Task data
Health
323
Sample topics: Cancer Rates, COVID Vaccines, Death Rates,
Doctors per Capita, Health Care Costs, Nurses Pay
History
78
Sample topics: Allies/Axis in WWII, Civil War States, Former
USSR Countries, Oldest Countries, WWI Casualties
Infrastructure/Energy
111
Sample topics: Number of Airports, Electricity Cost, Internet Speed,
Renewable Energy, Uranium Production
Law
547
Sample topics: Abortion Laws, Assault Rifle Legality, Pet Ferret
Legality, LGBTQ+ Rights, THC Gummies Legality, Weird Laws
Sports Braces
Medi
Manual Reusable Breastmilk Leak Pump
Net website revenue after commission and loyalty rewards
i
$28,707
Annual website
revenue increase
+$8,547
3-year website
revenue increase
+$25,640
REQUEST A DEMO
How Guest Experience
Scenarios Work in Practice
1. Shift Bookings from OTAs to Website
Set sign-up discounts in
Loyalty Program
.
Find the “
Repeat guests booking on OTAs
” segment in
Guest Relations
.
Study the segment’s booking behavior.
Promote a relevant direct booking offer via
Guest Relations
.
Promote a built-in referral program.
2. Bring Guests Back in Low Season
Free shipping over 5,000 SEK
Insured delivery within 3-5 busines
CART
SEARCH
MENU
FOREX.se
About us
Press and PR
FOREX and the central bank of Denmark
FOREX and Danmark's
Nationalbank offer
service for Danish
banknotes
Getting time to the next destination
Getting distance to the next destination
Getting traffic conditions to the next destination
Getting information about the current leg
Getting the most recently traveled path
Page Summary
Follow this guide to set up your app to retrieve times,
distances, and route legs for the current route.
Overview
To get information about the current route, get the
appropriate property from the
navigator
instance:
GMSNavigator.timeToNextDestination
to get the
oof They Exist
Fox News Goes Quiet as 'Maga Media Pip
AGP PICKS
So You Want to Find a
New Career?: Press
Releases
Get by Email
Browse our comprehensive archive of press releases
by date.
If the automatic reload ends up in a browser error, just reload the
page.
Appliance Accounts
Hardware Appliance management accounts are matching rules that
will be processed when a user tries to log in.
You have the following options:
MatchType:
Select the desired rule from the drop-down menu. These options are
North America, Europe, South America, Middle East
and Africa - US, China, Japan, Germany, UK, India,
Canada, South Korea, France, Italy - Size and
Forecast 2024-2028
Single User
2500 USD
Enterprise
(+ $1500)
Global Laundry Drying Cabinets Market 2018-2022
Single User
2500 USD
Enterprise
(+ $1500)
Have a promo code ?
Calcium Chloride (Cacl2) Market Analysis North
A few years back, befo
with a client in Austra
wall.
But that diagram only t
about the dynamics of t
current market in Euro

Work order
If a line in the records above contains "South", copy that line.

Result of the exercise
North America, Europe, South America, Middle East
Canada, South Korea, France, Italy - Size and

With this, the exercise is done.